Provided information
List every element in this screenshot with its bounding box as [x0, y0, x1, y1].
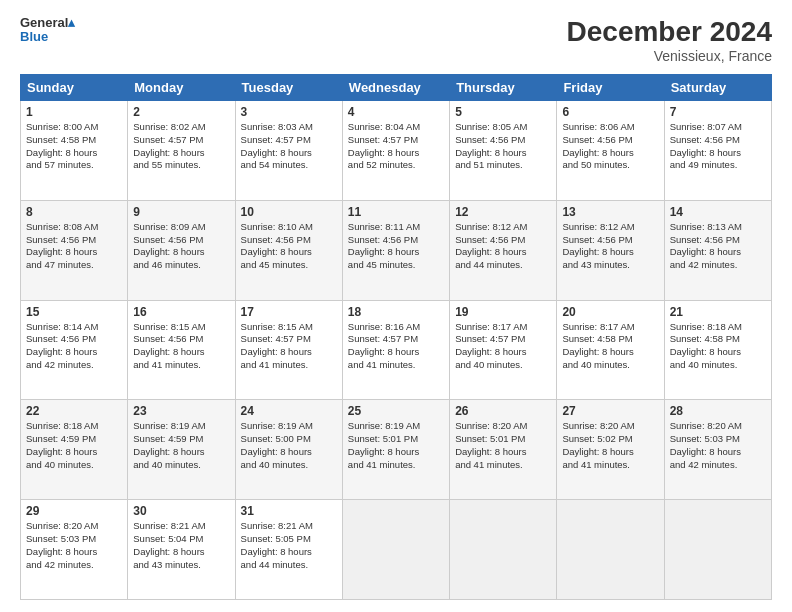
- daylight-continued: and 42 minutes.: [670, 259, 766, 272]
- daylight-continued: and 42 minutes.: [26, 359, 122, 372]
- daylight-continued: and 52 minutes.: [348, 159, 444, 172]
- calendar-cell: 29 Sunrise: 8:20 AM Sunset: 5:03 PM Dayl…: [21, 500, 128, 600]
- logo: General▴ Blue: [20, 16, 75, 45]
- daylight-continued: and 41 minutes.: [455, 459, 551, 472]
- day-number: 12: [455, 205, 551, 219]
- daylight-line: Daylight: 8 hours: [348, 346, 444, 359]
- calendar-cell: 8 Sunrise: 8:08 AM Sunset: 4:56 PM Dayli…: [21, 200, 128, 300]
- daylight-continued: and 50 minutes.: [562, 159, 658, 172]
- calendar-cell: 23 Sunrise: 8:19 AM Sunset: 4:59 PM Dayl…: [128, 400, 235, 500]
- day-number: 15: [26, 305, 122, 319]
- daylight-line: Daylight: 8 hours: [241, 546, 337, 559]
- day-number: 19: [455, 305, 551, 319]
- header-wednesday: Wednesday: [342, 75, 449, 101]
- sunrise-line: Sunrise: 8:20 AM: [562, 420, 658, 433]
- daylight-continued: and 41 minutes.: [241, 359, 337, 372]
- daylight-continued: and 45 minutes.: [241, 259, 337, 272]
- sunrise-line: Sunrise: 8:17 AM: [455, 321, 551, 334]
- sunset-line: Sunset: 4:58 PM: [26, 134, 122, 147]
- daylight-line: Daylight: 8 hours: [241, 446, 337, 459]
- sunrise-line: Sunrise: 8:17 AM: [562, 321, 658, 334]
- calendar-cell: 1 Sunrise: 8:00 AM Sunset: 4:58 PM Dayli…: [21, 101, 128, 201]
- sunset-line: Sunset: 5:01 PM: [455, 433, 551, 446]
- title-block: December 2024 Venissieux, France: [567, 16, 772, 64]
- calendar-cell: 11 Sunrise: 8:11 AM Sunset: 4:56 PM Dayl…: [342, 200, 449, 300]
- sunset-line: Sunset: 4:56 PM: [26, 234, 122, 247]
- daylight-line: Daylight: 8 hours: [670, 446, 766, 459]
- calendar-cell: 7 Sunrise: 8:07 AM Sunset: 4:56 PM Dayli…: [664, 101, 771, 201]
- calendar-cell: 26 Sunrise: 8:20 AM Sunset: 5:01 PM Dayl…: [450, 400, 557, 500]
- daylight-line: Daylight: 8 hours: [348, 246, 444, 259]
- sunset-line: Sunset: 4:56 PM: [562, 134, 658, 147]
- daylight-continued: and 57 minutes.: [26, 159, 122, 172]
- day-number: 22: [26, 404, 122, 418]
- daylight-continued: and 41 minutes.: [348, 359, 444, 372]
- calendar-cell: 15 Sunrise: 8:14 AM Sunset: 4:56 PM Dayl…: [21, 300, 128, 400]
- daylight-continued: and 41 minutes.: [562, 459, 658, 472]
- main-title: December 2024: [567, 16, 772, 48]
- sunset-line: Sunset: 5:02 PM: [562, 433, 658, 446]
- sunrise-line: Sunrise: 8:15 AM: [133, 321, 229, 334]
- sunrise-line: Sunrise: 8:20 AM: [26, 520, 122, 533]
- calendar-cell: 18 Sunrise: 8:16 AM Sunset: 4:57 PM Dayl…: [342, 300, 449, 400]
- sunset-line: Sunset: 5:03 PM: [670, 433, 766, 446]
- day-number: 3: [241, 105, 337, 119]
- sunrise-line: Sunrise: 8:19 AM: [241, 420, 337, 433]
- sunset-line: Sunset: 4:58 PM: [562, 333, 658, 346]
- week-row-5: 29 Sunrise: 8:20 AM Sunset: 5:03 PM Dayl…: [21, 500, 772, 600]
- daylight-line: Daylight: 8 hours: [670, 346, 766, 359]
- daylight-line: Daylight: 8 hours: [241, 246, 337, 259]
- sunset-line: Sunset: 5:01 PM: [348, 433, 444, 446]
- sunset-line: Sunset: 4:56 PM: [455, 234, 551, 247]
- sunset-line: Sunset: 4:56 PM: [241, 234, 337, 247]
- daylight-line: Daylight: 8 hours: [26, 546, 122, 559]
- daylight-line: Daylight: 8 hours: [133, 246, 229, 259]
- daylight-continued: and 43 minutes.: [133, 559, 229, 572]
- day-number: 28: [670, 404, 766, 418]
- sunrise-line: Sunrise: 8:18 AM: [670, 321, 766, 334]
- calendar-cell: 9 Sunrise: 8:09 AM Sunset: 4:56 PM Dayli…: [128, 200, 235, 300]
- day-number: 21: [670, 305, 766, 319]
- week-row-3: 15 Sunrise: 8:14 AM Sunset: 4:56 PM Dayl…: [21, 300, 772, 400]
- sunset-line: Sunset: 4:56 PM: [26, 333, 122, 346]
- calendar-cell: 25 Sunrise: 8:19 AM Sunset: 5:01 PM Dayl…: [342, 400, 449, 500]
- daylight-line: Daylight: 8 hours: [455, 246, 551, 259]
- daylight-continued: and 45 minutes.: [348, 259, 444, 272]
- sunrise-line: Sunrise: 8:04 AM: [348, 121, 444, 134]
- daylight-line: Daylight: 8 hours: [26, 446, 122, 459]
- sunrise-line: Sunrise: 8:08 AM: [26, 221, 122, 234]
- calendar-cell: 10 Sunrise: 8:10 AM Sunset: 4:56 PM Dayl…: [235, 200, 342, 300]
- sunset-line: Sunset: 4:57 PM: [348, 134, 444, 147]
- calendar-cell: 14 Sunrise: 8:13 AM Sunset: 4:56 PM Dayl…: [664, 200, 771, 300]
- daylight-continued: and 40 minutes.: [133, 459, 229, 472]
- sunrise-line: Sunrise: 8:15 AM: [241, 321, 337, 334]
- sunrise-line: Sunrise: 8:20 AM: [455, 420, 551, 433]
- daylight-line: Daylight: 8 hours: [670, 246, 766, 259]
- day-number: 2: [133, 105, 229, 119]
- daylight-continued: and 44 minutes.: [455, 259, 551, 272]
- daylight-continued: and 51 minutes.: [455, 159, 551, 172]
- sunset-line: Sunset: 4:57 PM: [455, 333, 551, 346]
- calendar-cell: 13 Sunrise: 8:12 AM Sunset: 4:56 PM Dayl…: [557, 200, 664, 300]
- header-friday: Friday: [557, 75, 664, 101]
- sunrise-line: Sunrise: 8:06 AM: [562, 121, 658, 134]
- daylight-continued: and 41 minutes.: [133, 359, 229, 372]
- calendar-cell: 3 Sunrise: 8:03 AM Sunset: 4:57 PM Dayli…: [235, 101, 342, 201]
- calendar-header-row: SundayMondayTuesdayWednesdayThursdayFrid…: [21, 75, 772, 101]
- daylight-line: Daylight: 8 hours: [562, 446, 658, 459]
- logo-text-general: General▴: [20, 16, 75, 30]
- day-number: 23: [133, 404, 229, 418]
- sunset-line: Sunset: 5:04 PM: [133, 533, 229, 546]
- header-thursday: Thursday: [450, 75, 557, 101]
- daylight-line: Daylight: 8 hours: [26, 346, 122, 359]
- sunset-line: Sunset: 4:58 PM: [670, 333, 766, 346]
- daylight-continued: and 42 minutes.: [670, 459, 766, 472]
- header: General▴ Blue December 2024 Venissieux, …: [20, 16, 772, 64]
- calendar-cell: 12 Sunrise: 8:12 AM Sunset: 4:56 PM Dayl…: [450, 200, 557, 300]
- calendar-cell: 16 Sunrise: 8:15 AM Sunset: 4:56 PM Dayl…: [128, 300, 235, 400]
- sunrise-line: Sunrise: 8:05 AM: [455, 121, 551, 134]
- sunrise-line: Sunrise: 8:10 AM: [241, 221, 337, 234]
- sunrise-line: Sunrise: 8:16 AM: [348, 321, 444, 334]
- sunrise-line: Sunrise: 8:12 AM: [455, 221, 551, 234]
- day-number: 4: [348, 105, 444, 119]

What is needed
Your reply must consist solely of the count of lines in the listing above that hold the string "Venissieux".

Solution to the problem
2